» Task brief: Pull out every line below that holds the word "gibt".
[[ Data under study open ]]
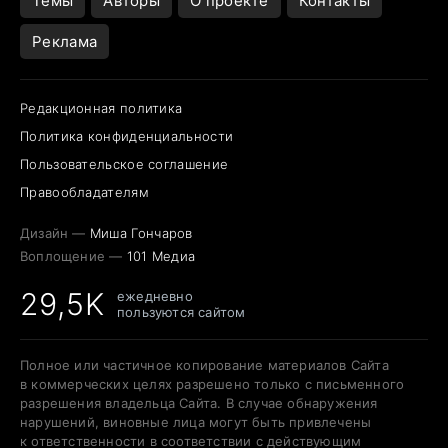
Темы
Авторы
О проекте
Контакты
Реклама
Редакционная политика
Политика конфиденциальности
Пользовательское соглашение
Правообладателям
Дизайн —
Миша Гончаров
Воплощение —
101 Медиа
29,5K
ежедневно
пользуются сайтом
Полное или частичное копирование материалов Сайта
в коммерческих целях разрешено только с письменного
разрешения владельца Сайта. В случае обнаружения
нарушений, виновные лица могут быть привлечены
к ответственности в соответствии с действующим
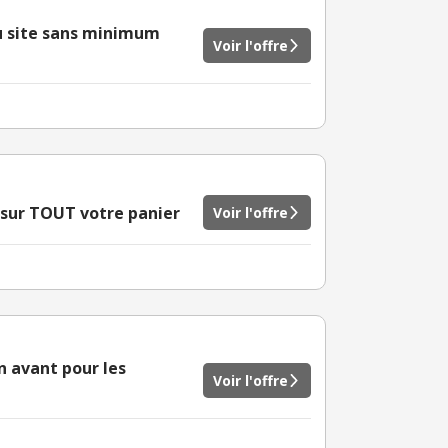
du site sans minimum
Voir l'offre
 sur TOUT votre panier
Voir l'offre
n avant pour les
Voir l'offre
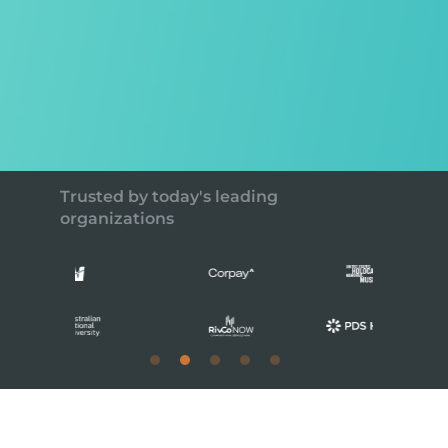
Trusted by today's leading
organizations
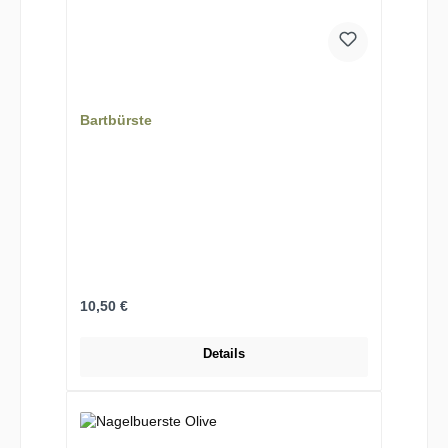
Bartbürste
Regulärer Preis:
10,50 €
Details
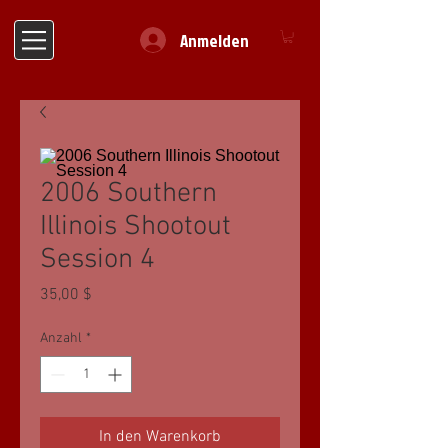
Anmelden
2006 Southern
Illinois Shootout
Session 4
Preis
35,00 $
Anzahl
*
In den Warenkorb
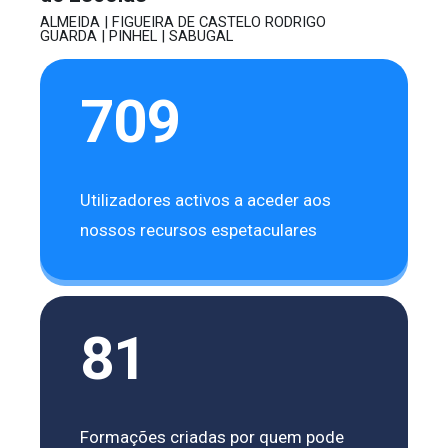
ALMEIDA | FIGUEIRA DE CASTELO RODRIGO
GUARDA | PINHEL | SABUGAL
709
Utilizadores activos a aceder aos
nossos recursos espetaculares
81
Formações criadas por quem pode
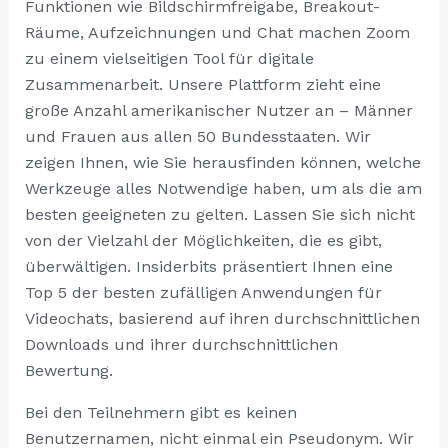
Funktionen wie Bildschirmfreigabe, Breakout-
Räume, Aufzeichnungen und Chat machen Zoom
zu einem vielseitigen Tool für digitale
Zusammenarbeit. Unsere Plattform zieht eine
große Anzahl amerikanischer Nutzer an – Männer
und Frauen aus allen 50 Bundesstaaten. Wir
zeigen Ihnen, wie Sie herausfinden können, welche
Werkzeuge alles Notwendige haben, um als die am
besten geeigneten zu gelten. Lassen Sie sich nicht
von der Vielzahl der Möglichkeiten, die es gibt,
überwältigen. Insiderbits präsentiert Ihnen eine
Top 5 der besten zufälligen Anwendungen für
Videochats, basierend auf ihren durchschnittlichen
Downloads und ihrer durchschnittlichen
Bewertung.
Bei den Teilnehmern gibt es keinen
Benutzernamen, nicht einmal ein Pseudonym. Wir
[[ Data under study closed ]]
» Result of this exercise:
von der Vielzahl der Möglichkeiten, die es gibt,
Bei den Teilnehmern gibt es keinen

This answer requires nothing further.